Your task -
Give the data below again exactly, and drop each picture from it.

Source material -
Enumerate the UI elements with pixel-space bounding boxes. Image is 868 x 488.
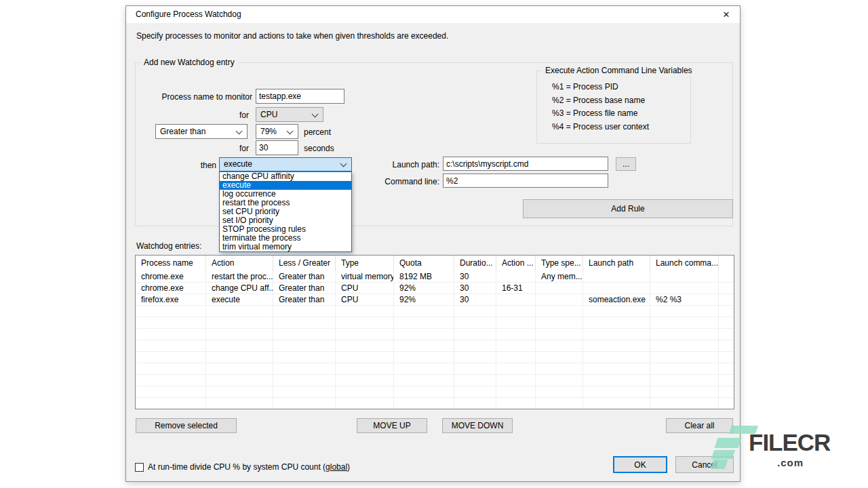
table-cell: 8192 MB <box>394 271 454 283</box>
column-header[interactable]: Quota <box>394 256 454 271</box>
table-row-empty[interactable] <box>136 386 734 398</box>
table-row-empty[interactable] <box>136 375 734 386</box>
chevron-down-icon <box>312 111 319 118</box>
filecr-brand-text: FILECR <box>749 429 830 456</box>
dropdown-option[interactable]: trim virtual memory <box>220 243 351 251</box>
column-header[interactable]: Duratio... <box>454 256 496 271</box>
table-row-empty[interactable] <box>136 317 734 329</box>
column-header[interactable]: Launch path <box>583 256 650 271</box>
remove-selected-button[interactable]: Remove selected <box>136 418 237 433</box>
table-cell <box>454 306 496 317</box>
table-cell <box>536 294 583 306</box>
table-cell <box>336 375 394 386</box>
table-cell <box>273 352 336 363</box>
table-cell: %2 %3 <box>650 294 719 306</box>
table-cell <box>273 317 336 329</box>
table-cell <box>394 306 454 317</box>
column-header-filler <box>719 256 734 271</box>
table-cell <box>206 386 273 398</box>
table-cell <box>583 340 650 352</box>
table-cell <box>394 317 454 329</box>
cancel-button[interactable]: Cancel <box>675 456 734 473</box>
action-dropdown[interactable]: execute <box>219 157 352 171</box>
column-header[interactable]: Launch comma... <box>650 256 719 271</box>
watchdog-entries-label: Watchdog entries: <box>136 241 201 251</box>
table-row-empty[interactable] <box>136 306 734 317</box>
table-cell <box>273 375 336 386</box>
table-row-empty[interactable] <box>136 398 734 409</box>
column-header[interactable]: Type spe... <box>536 256 583 271</box>
add-rule-button[interactable]: Add Rule <box>523 199 733 218</box>
title-bar: Configure Process Watchdog ✕ <box>126 6 740 23</box>
column-header[interactable]: Action ... <box>496 256 536 271</box>
cpu-divide-checkbox[interactable] <box>135 463 144 472</box>
table-row[interactable]: firefox.exeexecuteGreater thanCPU92%30so… <box>136 294 734 306</box>
table-cell <box>719 306 734 317</box>
ok-button[interactable]: OK <box>613 456 667 473</box>
comparison-dropdown[interactable]: Greater than <box>155 124 248 139</box>
table-row-empty[interactable] <box>136 329 734 340</box>
browse-button[interactable]: ... <box>616 157 636 171</box>
configure-process-watchdog-dialog: Configure Process Watchdog ✕ Specify pro… <box>125 5 741 482</box>
table-cell <box>136 317 206 329</box>
table-cell <box>394 386 454 398</box>
table-cell <box>454 363 496 375</box>
process-name-input[interactable] <box>256 89 344 104</box>
table-cell <box>650 375 719 386</box>
watchdog-entries-table: Process nameActionLess / GreaterTypeQuot… <box>135 255 734 409</box>
table-cell <box>719 352 734 363</box>
command-line-input[interactable] <box>443 174 608 188</box>
threshold-value: 79% <box>260 125 277 138</box>
table-cell <box>536 398 583 409</box>
column-header[interactable]: Process name <box>136 256 206 271</box>
page-background: Configure Process Watchdog ✕ Specify pro… <box>0 0 868 488</box>
table-row-empty[interactable] <box>136 352 734 363</box>
table-row[interactable]: chrome.exechange CPU aff...Greater thanC… <box>136 283 734 294</box>
table-cell <box>650 340 719 352</box>
move-up-button[interactable]: MOVE UP <box>357 418 427 433</box>
metric-dropdown[interactable]: CPU <box>256 107 323 122</box>
table-cell <box>583 283 650 294</box>
table-cell <box>719 386 734 398</box>
table-cell <box>536 352 583 363</box>
variable-item: %2 = Process base name <box>552 94 649 108</box>
launch-path-input[interactable] <box>443 157 608 171</box>
table-cell <box>650 306 719 317</box>
table-cell <box>719 271 734 283</box>
table-cell: Greater than <box>273 294 336 306</box>
column-header[interactable]: Action <box>206 256 273 271</box>
table-cell <box>206 317 273 329</box>
variables-group: Execute Action Command Line Variables %1… <box>536 70 691 144</box>
move-down-button[interactable]: MOVE DOWN <box>442 418 513 433</box>
action-dropdown-list: change CPU affinityexecutelog occurrence… <box>219 171 352 252</box>
duration-input[interactable] <box>256 140 298 155</box>
close-icon[interactable]: ✕ <box>717 6 736 23</box>
clear-all-button[interactable]: Clear all <box>666 418 733 433</box>
table-cell <box>650 363 719 375</box>
table-cell <box>454 352 496 363</box>
table-cell <box>206 363 273 375</box>
variable-item: %1 = Process PID <box>552 81 649 94</box>
table-cell <box>136 386 206 398</box>
table-row-empty[interactable] <box>136 363 734 375</box>
table-cell: restart the proc... <box>206 271 273 283</box>
table-cell: someaction.exe <box>583 294 650 306</box>
table-row-empty[interactable] <box>136 340 734 352</box>
table-cell <box>336 352 394 363</box>
comparison-value: Greater than <box>160 125 205 138</box>
table-cell <box>273 398 336 409</box>
table-cell <box>719 283 734 294</box>
table-cell <box>273 363 336 375</box>
table-cell <box>136 398 206 409</box>
table-cell <box>536 375 583 386</box>
table-cell <box>206 306 273 317</box>
chevron-down-icon <box>287 128 294 135</box>
table-row[interactable]: chrome.exerestart the proc...Greater tha… <box>136 271 734 283</box>
column-header[interactable]: Type <box>336 256 394 271</box>
threshold-dropdown[interactable]: 79% <box>256 124 298 139</box>
table-cell <box>454 317 496 329</box>
table-cell <box>583 306 650 317</box>
table-cell <box>496 271 536 283</box>
column-header[interactable]: Less / Greater <box>273 256 336 271</box>
table-cell: CPU <box>336 294 394 306</box>
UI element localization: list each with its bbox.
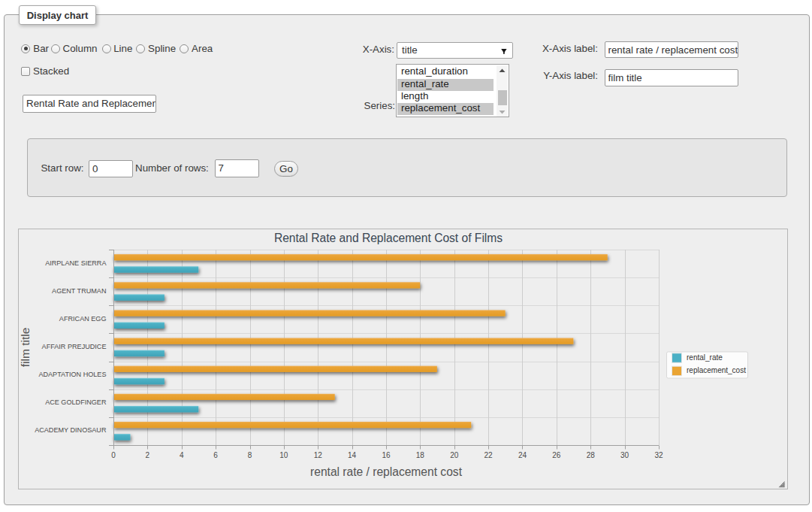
svg-text:28: 28 — [587, 451, 596, 459]
svg-text:2: 2 — [146, 451, 150, 459]
svg-text:4: 4 — [180, 451, 184, 459]
svg-text:replacement_cost: replacement_cost — [687, 366, 746, 374]
svg-text:30: 30 — [620, 451, 629, 459]
svg-text:8: 8 — [248, 451, 252, 459]
svg-text:AGENT TRUMAN: AGENT TRUMAN — [52, 287, 106, 295]
svg-text:AIRPLANE SIERRA: AIRPLANE SIERRA — [45, 259, 107, 267]
svg-text:Rental Rate and Replacement Co: Rental Rate and Replacement Cost of Film… — [274, 232, 503, 244]
svg-text:ADAPTATION HOLES: ADAPTATION HOLES — [38, 371, 106, 378]
svg-text:ACADEMY DINOSAUR: ACADEMY DINOSAUR — [35, 426, 107, 434]
svg-text:AFRICAN EGG: AFRICAN EGG — [59, 315, 107, 323]
svg-text:14: 14 — [348, 451, 357, 459]
svg-text:26: 26 — [552, 451, 561, 459]
svg-text:film title: film title — [19, 328, 32, 368]
svg-text:18: 18 — [416, 451, 425, 459]
svg-text:ACE GOLDFINGER: ACE GOLDFINGER — [45, 398, 107, 406]
svg-text:16: 16 — [382, 451, 391, 459]
svg-text:AFFAIR PREJUDICE: AFFAIR PREJUDICE — [42, 343, 107, 350]
svg-text:32: 32 — [654, 451, 663, 459]
svg-text:20: 20 — [450, 451, 459, 459]
svg-text:rental rate / replacement cost: rental rate / replacement cost — [310, 465, 463, 478]
svg-text:rental_rate: rental_rate — [687, 353, 723, 362]
svg-text:24: 24 — [518, 451, 527, 459]
svg-text:0: 0 — [111, 451, 116, 459]
svg-text:12: 12 — [314, 451, 323, 459]
svg-text:10: 10 — [279, 451, 288, 459]
svg-text:22: 22 — [484, 451, 494, 459]
svg-text:6: 6 — [213, 451, 218, 459]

Task solution -
Enumerate the UI elements with pixel-space bounding boxes. Image is 868 x 488.
table-cell: 8192 MB <box>394 271 454 283</box>
column-header[interactable]: Quota <box>394 256 454 271</box>
table-row-empty[interactable] <box>136 386 734 398</box>
table-row-empty[interactable] <box>136 375 734 386</box>
chevron-down-icon <box>312 111 319 118</box>
filecr-brand-text: FILECR <box>749 429 830 456</box>
dropdown-option[interactable]: trim virtual memory <box>220 243 351 251</box>
column-header[interactable]: Duratio... <box>454 256 496 271</box>
table-row-empty[interactable] <box>136 317 734 329</box>
column-header[interactable]: Launch path <box>583 256 650 271</box>
remove-selected-button[interactable]: Remove selected <box>136 418 237 433</box>
table-cell <box>454 306 496 317</box>
table-cell <box>536 294 583 306</box>
table-cell <box>336 375 394 386</box>
table-cell <box>273 352 336 363</box>
table-cell: %2 %3 <box>650 294 719 306</box>
table-cell <box>273 317 336 329</box>
table-cell <box>394 306 454 317</box>
column-header-filler <box>719 256 734 271</box>
table-cell <box>206 386 273 398</box>
table-cell <box>583 340 650 352</box>
table-cell <box>394 317 454 329</box>
cancel-button[interactable]: Cancel <box>675 456 734 473</box>
action-dropdown[interactable]: execute <box>219 157 352 171</box>
column-header[interactable]: Launch comma... <box>650 256 719 271</box>
watchdog-entries-label: Watchdog entries: <box>136 241 201 251</box>
table-row-empty[interactable] <box>136 306 734 317</box>
table-cell <box>273 375 336 386</box>
table-row-empty[interactable] <box>136 398 734 409</box>
column-header[interactable]: Type spe... <box>536 256 583 271</box>
add-rule-button[interactable]: Add Rule <box>523 199 733 218</box>
title-bar: Configure Process Watchdog ✕ <box>126 6 740 23</box>
column-header[interactable]: Action ... <box>496 256 536 271</box>
cpu-divide-checkbox[interactable] <box>135 463 144 472</box>
table-row[interactable]: firefox.exeexecuteGreater thanCPU92%30so… <box>136 294 734 306</box>
table-cell <box>719 306 734 317</box>
ok-button[interactable]: OK <box>613 456 667 473</box>
comparison-dropdown[interactable]: Greater than <box>155 124 248 139</box>
table-row-empty[interactable] <box>136 329 734 340</box>
browse-button[interactable]: ... <box>616 157 636 171</box>
configure-process-watchdog-dialog: Configure Process Watchdog ✕ Specify pro… <box>125 5 741 482</box>
table-cell <box>136 317 206 329</box>
table-cell <box>394 386 454 398</box>
table-cell <box>454 363 496 375</box>
process-name-input[interactable] <box>256 89 344 104</box>
table-cell <box>650 375 719 386</box>
watchdog-entries-table: Process nameActionLess / GreaterTypeQuot… <box>135 255 734 409</box>
table-cell <box>719 352 734 363</box>
command-line-input[interactable] <box>443 174 608 188</box>
threshold-value: 79% <box>260 125 277 138</box>
table-cell <box>536 398 583 409</box>
column-header[interactable]: Process name <box>136 256 206 271</box>
page-background: Configure Process Watchdog ✕ Specify pro… <box>0 0 868 488</box>
table-row-empty[interactable] <box>136 352 734 363</box>
table-row[interactable]: chrome.exechange CPU aff...Greater thanC… <box>136 283 734 294</box>
table-cell <box>650 340 719 352</box>
move-up-button[interactable]: MOVE UP <box>357 418 427 433</box>
metric-dropdown[interactable]: CPU <box>256 107 323 122</box>
table-cell <box>583 283 650 294</box>
table-cell <box>719 386 734 398</box>
table-cell <box>536 352 583 363</box>
variable-item: %2 = Process base name <box>552 94 649 108</box>
launch-path-input[interactable] <box>443 157 608 171</box>
table-cell <box>650 306 719 317</box>
table-cell <box>719 271 734 283</box>
table-cell: Greater than <box>273 294 336 306</box>
column-header[interactable]: Action <box>206 256 273 271</box>
table-cell <box>206 317 273 329</box>
variables-group: Execute Action Command Line Variables %1… <box>536 70 691 144</box>
move-down-button[interactable]: MOVE DOWN <box>442 418 513 433</box>
action-dropdown-list: change CPU affinityexecutelog occurrence… <box>219 171 352 252</box>
duration-input[interactable] <box>256 140 298 155</box>
close-icon[interactable]: ✕ <box>717 6 736 23</box>
clear-all-button[interactable]: Clear all <box>666 418 733 433</box>
table-cell <box>650 363 719 375</box>
table-cell <box>454 352 496 363</box>
table-cell <box>206 363 273 375</box>
variable-item: %1 = Process PID <box>552 81 649 94</box>
table-cell <box>136 386 206 398</box>
table-row-empty[interactable] <box>136 363 734 375</box>
table-cell: restart the proc... <box>206 271 273 283</box>
table-cell: someaction.exe <box>583 294 650 306</box>
table-row-empty[interactable] <box>136 340 734 352</box>
table-cell <box>336 352 394 363</box>
comparison-value: Greater than <box>160 125 205 138</box>
table-cell <box>273 398 336 409</box>
table-cell <box>719 283 734 294</box>
table-cell <box>273 363 336 375</box>
table-cell <box>136 398 206 409</box>
table-cell <box>536 375 583 386</box>
table-cell <box>206 306 273 317</box>
chevron-down-icon <box>287 128 294 135</box>
table-row[interactable]: chrome.exerestart the proc...Greater tha… <box>136 271 734 283</box>
column-header[interactable]: Type <box>336 256 394 271</box>
threshold-dropdown[interactable]: 79% <box>256 124 298 139</box>
table-cell <box>454 317 496 329</box>
table-cell <box>583 306 650 317</box>
table-cell <box>496 271 536 283</box>
column-header[interactable]: Less / Greater <box>273 256 336 271</box>
table-cell: CPU <box>336 294 394 306</box>
UI element localization: list each with its bbox.
svg-text:28: 28 — [587, 451, 596, 459]
svg-text:2: 2 — [146, 451, 150, 459]
svg-text:4: 4 — [180, 451, 184, 459]
svg-text:replacement_cost: replacement_cost — [687, 366, 746, 374]
svg-text:30: 30 — [620, 451, 629, 459]
svg-text:8: 8 — [248, 451, 252, 459]
svg-text:AGENT TRUMAN: AGENT TRUMAN — [52, 287, 106, 295]
svg-text:AIRPLANE SIERRA: AIRPLANE SIERRA — [45, 259, 107, 267]
svg-text:Rental Rate and Replacement Co: Rental Rate and Replacement Cost of Film… — [274, 232, 503, 244]
svg-text:ADAPTATION HOLES: ADAPTATION HOLES — [38, 371, 106, 378]
svg-text:ACADEMY DINOSAUR: ACADEMY DINOSAUR — [35, 426, 107, 434]
svg-text:AFRICAN EGG: AFRICAN EGG — [59, 315, 107, 323]
svg-text:14: 14 — [348, 451, 357, 459]
svg-text:26: 26 — [552, 451, 561, 459]
svg-text:film title: film title — [19, 328, 32, 368]
svg-text:18: 18 — [416, 451, 425, 459]
svg-text:ACE GOLDFINGER: ACE GOLDFINGER — [45, 398, 107, 406]
svg-text:16: 16 — [382, 451, 391, 459]
svg-text:AFFAIR PREJUDICE: AFFAIR PREJUDICE — [42, 343, 107, 350]
svg-text:32: 32 — [654, 451, 663, 459]
svg-text:20: 20 — [450, 451, 459, 459]
svg-text:rental rate / replacement cost: rental rate / replacement cost — [310, 465, 463, 478]
svg-text:rental_rate: rental_rate — [687, 353, 723, 362]
svg-text:24: 24 — [518, 451, 527, 459]
svg-text:0: 0 — [111, 451, 116, 459]
svg-text:12: 12 — [314, 451, 323, 459]
svg-text:10: 10 — [279, 451, 288, 459]
svg-text:22: 22 — [484, 451, 494, 459]
svg-text:6: 6 — [213, 451, 218, 459]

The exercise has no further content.